If you and your partner make the decision to work through the pain and emotional distress to rebuild trust and to heal your marriage, again, it's wise to seek the help of a professional. It's difficult to navigate your way through this on your own. There are a lot of questions that need to be answered — how did this happen? How do we handle the day-to-day worry? How can I turn to you and tell you I'm afraid? How do we begin to rebuild trust? Will this happen again? A licensed marriage and family therapist, trained to work in the area of infidelity, can help you find the answers to all these questions.
What are the signs that suggest we can heal our marriage?
When I first meet with couples who have experienced infidelity, the pain and anguish are visible and palpable. Both partners are in extreme crisis. The injured partner is angry, sad, confused, and afraid.
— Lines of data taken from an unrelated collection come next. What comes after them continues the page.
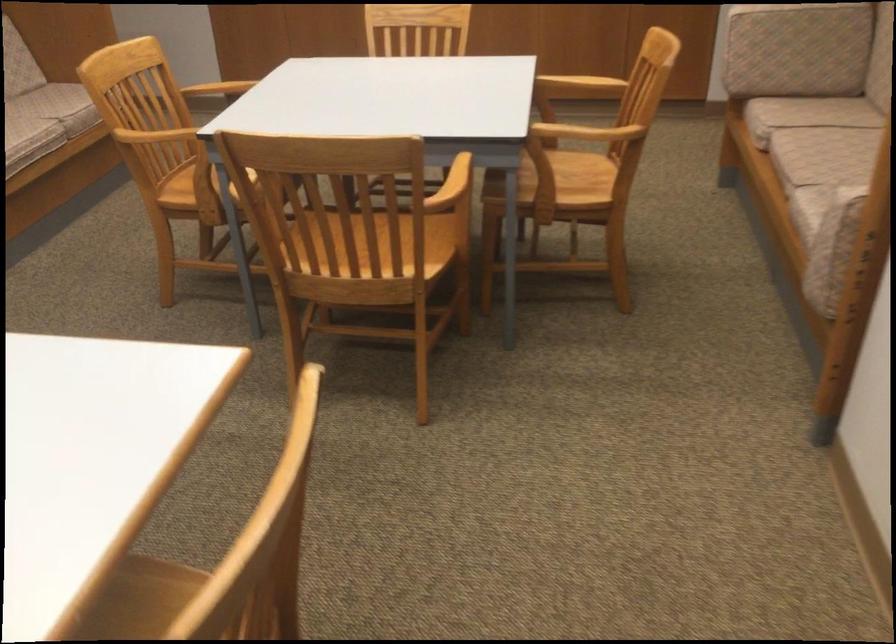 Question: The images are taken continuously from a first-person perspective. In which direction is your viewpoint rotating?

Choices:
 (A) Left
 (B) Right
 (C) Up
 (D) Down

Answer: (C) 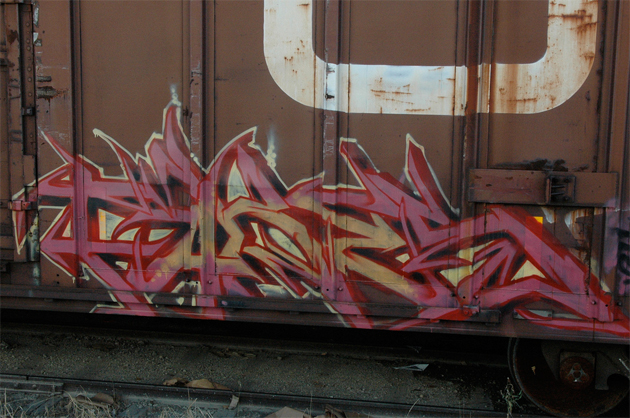 This screenshot has height=418, width=630. In order to click on lock in this screenshot , I will do `click(556, 187)`. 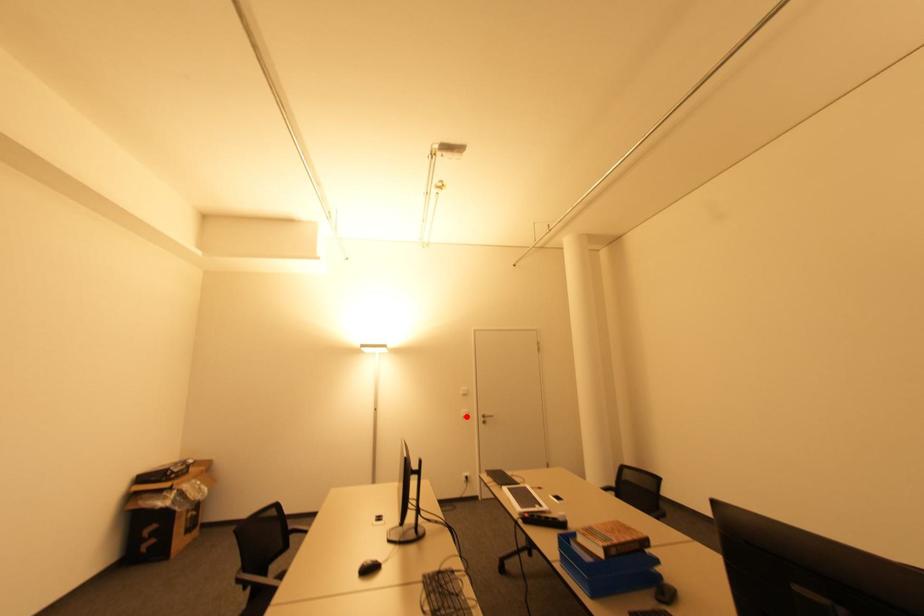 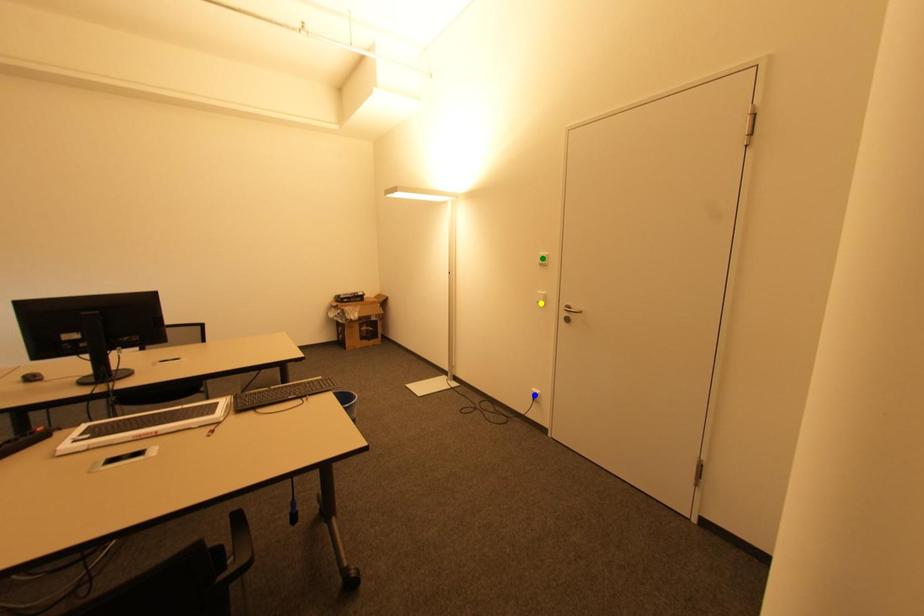 Question: I am providing you with two images of the same scene from different viewpoints. A red point is marked on the first image. You are given multiple points on the second image. Which mark in image 2 goes with the point in image 1?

The partner who has caused the injury is dazed, afraid and at a loss for what to do. The first sign that suggests hope is that both partners enter therapy together, wanting to heal, understanding that commitment means a willingness to share, listen, and learn.
It takes two people to rebuild trust. With the help and guidance of the therapist, couples can find their way back to each other through connection and secure attachment if they are willing to do it together. Both partners must take ownership in the relationship. This is achieved as the therapist guides them toward finding ways to lean into rather than away from each other. In finding new ways to listen and hear — the couple begins to feel safe, validated and reassured. Although in the beginning one might be resistant, both partners must be motivated by their desire to heal and find love and trust again.
Resilience — Moving away from shame and blame and working together to make sense of it all
When working with infidelity, shame and blame are often the experience of both partners. The tendency to blame each other for what has happened is sometimes used to protect oneself from feeling shame. So comments like, “I did this because you weren't there for me!” are often met with the response, “That doesn't give you the right to cheat!” The therapist works to create a safe space where both partners can move away from shame and blame and move toward having a better understanding of how they got off track or out of sync and how they can begin to recreate connection and secure attachment once again.